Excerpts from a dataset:
^^^^

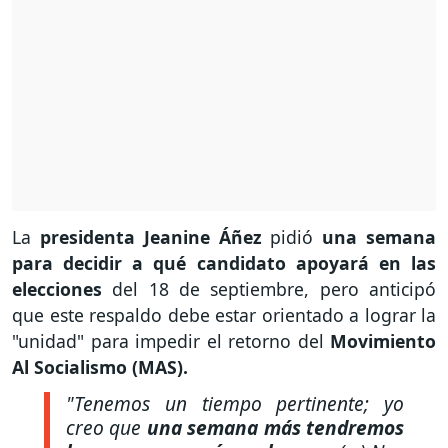
La
presidenta Jeanine Áñez
pidió
una semana
para decidir a qué candidato apoyará en las
elecciones
del 18 de septiembre, pero anticipó
que este respaldo debe estar orientado a lograr la
"unidad" para impedir el retorno del
Movimiento
Al Socialismo (MAS).
"Tenemos un tiempo pertinente; yo
creo que
una semana más tendremos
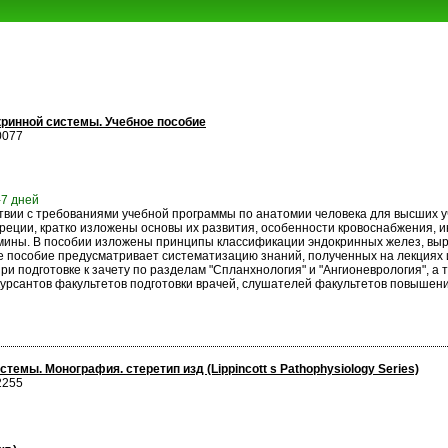
ринной системы. Учебное пособие
0077
-7 дней
ствии с требованиями учебной программы по анатомии человека для высших 
реции, кратко изложены основы их развития, особенности кровоснабжения, 
мины. В пособии изложены принципы классификации эндокринных желез, выра
пособие предусматривает систематизацию знаний, полученных на лекциях и п
ри подготовке к зачету по разделам "Спланхнология" и "Ангионеврология", 
 курсантов факультетов подготовки врачей, слушателей факультетов повышен
емы. Монография. стеретип изд (Lippincott s Pathophysiology Series)
2255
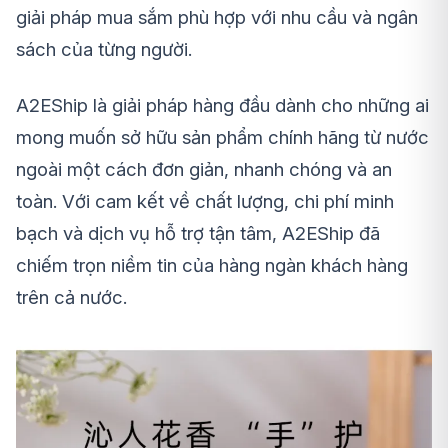
giải pháp mua sắm phù hợp với nhu cầu và ngân
sách của từng người.
A2EShip là giải pháp hàng đầu dành cho những ai
mong muốn sở hữu sản phẩm chính hãng từ nước
ngoài một cách đơn giản, nhanh chóng và an
toàn. Với cam kết về chất lượng, chi phí minh
bạch và dịch vụ hỗ trợ tận tâm, A2EShip đã
chiếm trọn niềm tin của hàng ngàn khách hàng
trên cả nước.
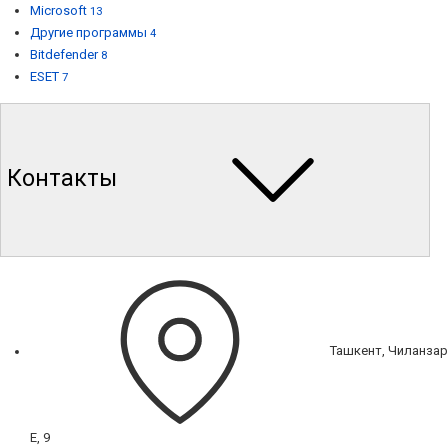
Microsoft
13
Другие программы
4
Bitdefender
8
ESET
7
Контакты
Ташкент, Чиланзар
Е, 9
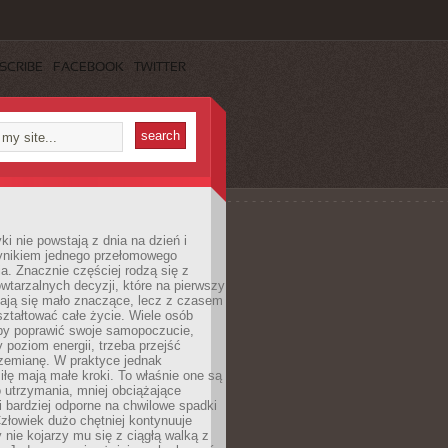
SCRIBE
FACEBOOK
TWITTER
i nie powstają z dnia na dzień i
ynikiem jednego przełomowego
a. Znacznie częściej rodzą się z
wtarzalnych decyzji, które na pierwszy
dają się mało znaczące, lecz z czasem
ztałtować całe życie. Wiele osób
by poprawić swoje samopoczucie,
 poziom energii, trzeba przejść
rzemianę. W praktyce jednak
iłę mają małe kroki. To właśnie one są
o utrzymania, mniej obciążające
i bardziej odporne na chwilowe spadki
złowiek dużo chętniej kontynuuje
y nie kojarzy mu się z ciągłą walką z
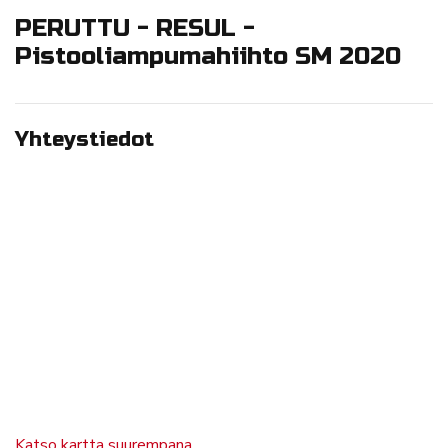
PERUTTU - RESUL -
Pistooliampumahiihto SM 2020
Yhteystiedot
Katso kartta suurempana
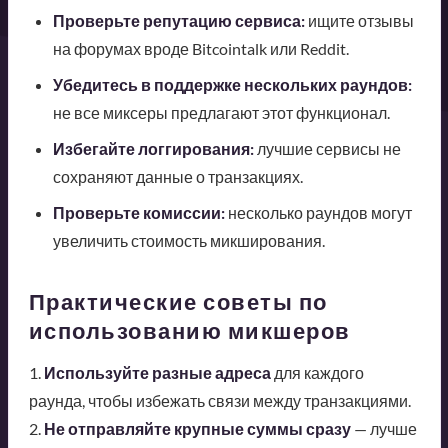
Проверьте репутацию сервиса:
ищите отзывы
на форумах вроде Bitcointalk или Reddit.
Убедитесь в поддержке нескольких раундов:
не все миксеры предлагают этот функционал.
Избегайте логгирования:
лучшие сервисы не
сохраняют данные о транзакциях.
Проверьте комиссии:
несколько раундов могут
увеличить стоимость микширования.
Практические советы по
использованию микшеров
1.
Используйте разные адреса
для каждого
раунда, чтобы избежать связи между транзакциями.
2.
Не отправляйте крупные суммы сразу
— лучше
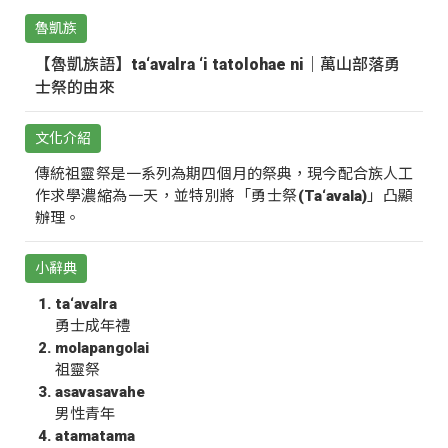
魯凱族
【魯凱族語】ta‘avalra ‘i tatolohae ni｜萬山部落勇
士祭的由來
文化介紹
傳統祖靈祭是一系列為期四個月的祭典，現今配合族人工
作求學濃縮為一天，並特別將「勇士祭(Ta‘avala)」凸顯
辦理。
小辭典
ta‘avalra
勇士成年禮
molapangolai
祖靈祭
asavasavahe
男性青年
atamatama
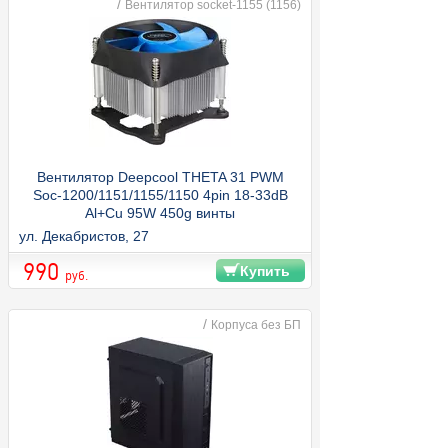
/
Вентилятор socket-1155 (1156)
Вентилятор Deepcool THETA 31 PWM
Soc-1200/1151/1155/1150 4pin 18-33dB
Al+Cu 95W 450g винты
ул. Декабристов, 27
990
Купить
руб.
/
Корпуса без БП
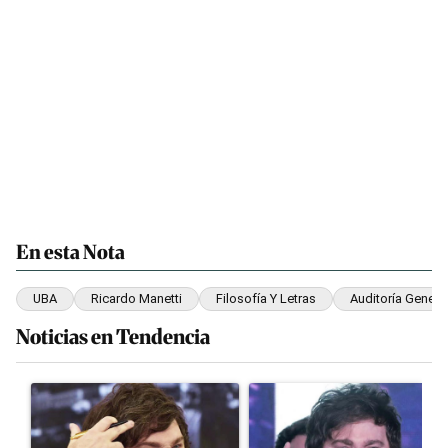
En esta Nota
UBA
Ricardo Manetti
Filosofía Y Letras
Auditoría Genera
Noticias en Tendencia
Este listado muestra los artículos con más comentarios en los últim
Un artículo de tendencia con el título "Yo, Milei" con 3 comentari
Un artículo de tendencia con el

^^^^

▶ [Task to carry out]
Copy each line above containing the string "nước".

▶ [Reply to the task]
mong muốn sở hữu sản phẩm chính hãng từ nước
trên cả nước.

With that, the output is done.